• _What you should do_
In the material below, some lines carry "Easter". Copy each such line.

• _Material to process_
|---|

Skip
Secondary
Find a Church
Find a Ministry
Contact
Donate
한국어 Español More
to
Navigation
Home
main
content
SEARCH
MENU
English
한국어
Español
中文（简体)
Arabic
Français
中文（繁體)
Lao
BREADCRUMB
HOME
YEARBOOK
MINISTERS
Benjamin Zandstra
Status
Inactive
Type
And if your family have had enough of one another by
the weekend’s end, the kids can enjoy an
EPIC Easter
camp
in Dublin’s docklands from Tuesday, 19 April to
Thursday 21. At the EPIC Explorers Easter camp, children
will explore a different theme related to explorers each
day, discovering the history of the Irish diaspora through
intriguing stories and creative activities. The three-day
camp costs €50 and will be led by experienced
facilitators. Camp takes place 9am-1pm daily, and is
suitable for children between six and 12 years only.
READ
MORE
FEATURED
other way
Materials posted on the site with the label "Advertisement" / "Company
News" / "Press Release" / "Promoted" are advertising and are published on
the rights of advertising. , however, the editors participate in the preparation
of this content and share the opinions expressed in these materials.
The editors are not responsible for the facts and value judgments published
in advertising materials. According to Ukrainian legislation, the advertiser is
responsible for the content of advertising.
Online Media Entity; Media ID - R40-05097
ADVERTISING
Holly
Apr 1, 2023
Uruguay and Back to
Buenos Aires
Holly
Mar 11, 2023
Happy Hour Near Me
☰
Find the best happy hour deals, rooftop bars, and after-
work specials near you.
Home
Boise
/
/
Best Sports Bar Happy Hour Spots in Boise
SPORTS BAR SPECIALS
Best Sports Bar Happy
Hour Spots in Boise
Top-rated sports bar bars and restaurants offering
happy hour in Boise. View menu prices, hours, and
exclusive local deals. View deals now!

|---|

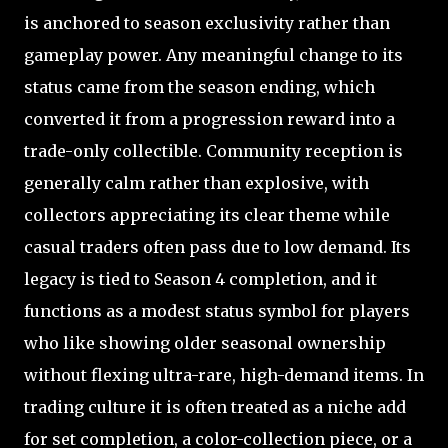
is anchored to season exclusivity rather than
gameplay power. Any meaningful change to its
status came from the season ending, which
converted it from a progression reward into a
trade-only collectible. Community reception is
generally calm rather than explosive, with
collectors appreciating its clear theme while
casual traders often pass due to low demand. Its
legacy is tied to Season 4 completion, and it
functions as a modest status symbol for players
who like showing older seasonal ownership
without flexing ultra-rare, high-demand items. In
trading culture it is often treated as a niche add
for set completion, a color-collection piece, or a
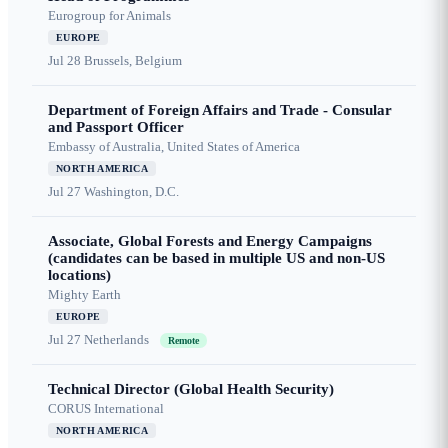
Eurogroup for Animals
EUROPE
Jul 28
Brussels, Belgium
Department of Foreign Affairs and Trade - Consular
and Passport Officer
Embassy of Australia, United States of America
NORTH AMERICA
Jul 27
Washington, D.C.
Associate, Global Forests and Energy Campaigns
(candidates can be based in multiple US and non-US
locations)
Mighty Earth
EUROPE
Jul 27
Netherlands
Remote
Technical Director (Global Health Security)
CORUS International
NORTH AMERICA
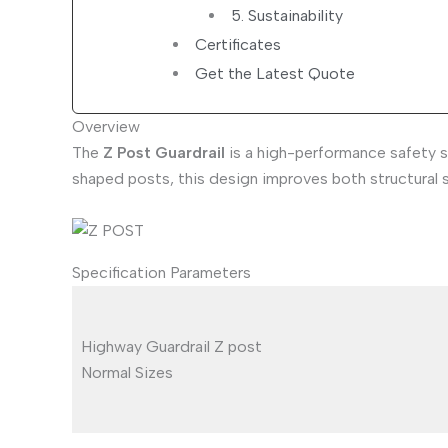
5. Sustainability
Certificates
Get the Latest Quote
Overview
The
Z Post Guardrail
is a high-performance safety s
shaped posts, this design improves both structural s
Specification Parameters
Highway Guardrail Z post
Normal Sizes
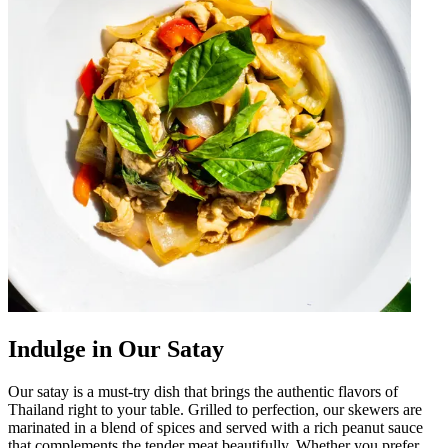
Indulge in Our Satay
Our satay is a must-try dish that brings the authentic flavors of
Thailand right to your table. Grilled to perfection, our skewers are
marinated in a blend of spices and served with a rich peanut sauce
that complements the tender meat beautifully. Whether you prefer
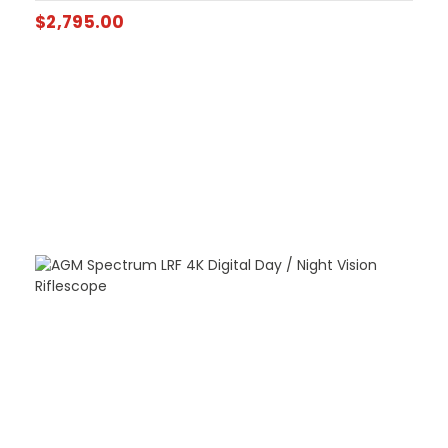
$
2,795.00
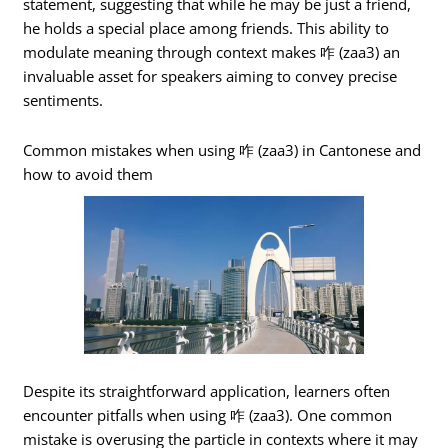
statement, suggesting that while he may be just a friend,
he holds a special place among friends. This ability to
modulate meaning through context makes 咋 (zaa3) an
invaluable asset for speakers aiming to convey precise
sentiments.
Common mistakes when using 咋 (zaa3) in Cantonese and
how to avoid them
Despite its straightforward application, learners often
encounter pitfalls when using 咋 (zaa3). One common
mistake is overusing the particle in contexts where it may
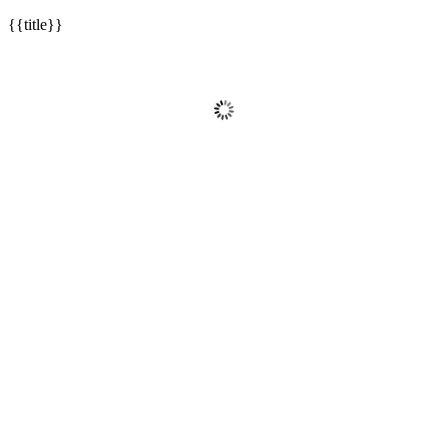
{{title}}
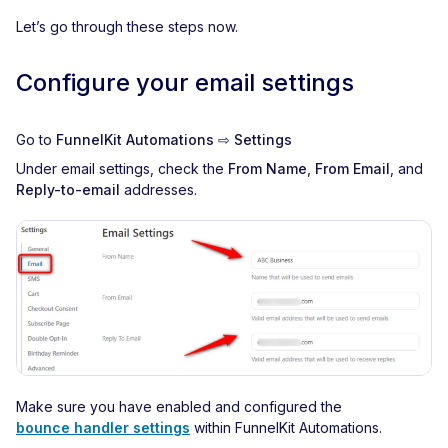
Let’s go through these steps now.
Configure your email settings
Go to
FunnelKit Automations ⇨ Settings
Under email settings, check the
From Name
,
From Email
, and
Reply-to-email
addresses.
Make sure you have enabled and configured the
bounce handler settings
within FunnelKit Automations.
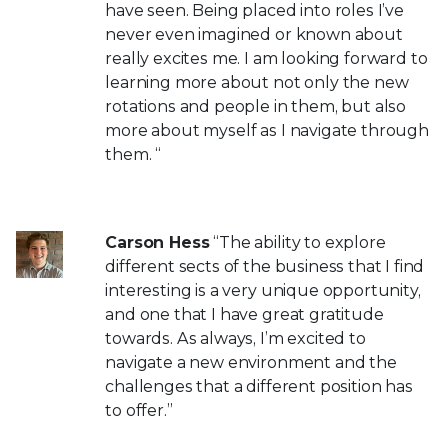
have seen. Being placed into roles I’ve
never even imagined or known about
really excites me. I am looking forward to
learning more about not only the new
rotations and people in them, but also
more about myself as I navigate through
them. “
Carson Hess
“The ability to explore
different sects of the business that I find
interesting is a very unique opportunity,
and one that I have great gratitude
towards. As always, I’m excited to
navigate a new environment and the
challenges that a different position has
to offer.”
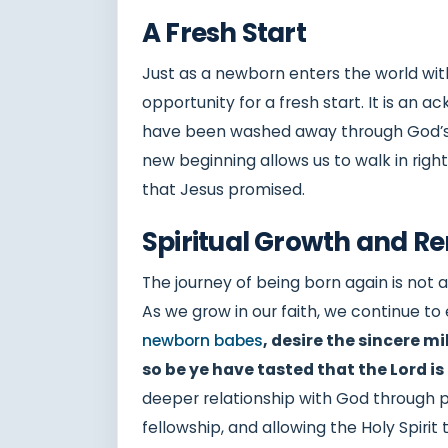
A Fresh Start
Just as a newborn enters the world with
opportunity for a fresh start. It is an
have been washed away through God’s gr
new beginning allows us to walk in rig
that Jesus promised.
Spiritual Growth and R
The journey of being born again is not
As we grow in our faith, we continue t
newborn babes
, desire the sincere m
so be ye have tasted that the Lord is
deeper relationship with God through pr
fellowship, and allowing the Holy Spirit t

|---|

• _Result of this exercise_
EPIC Easter
Thursday 21. At the EPIC Explorers Easter camp, children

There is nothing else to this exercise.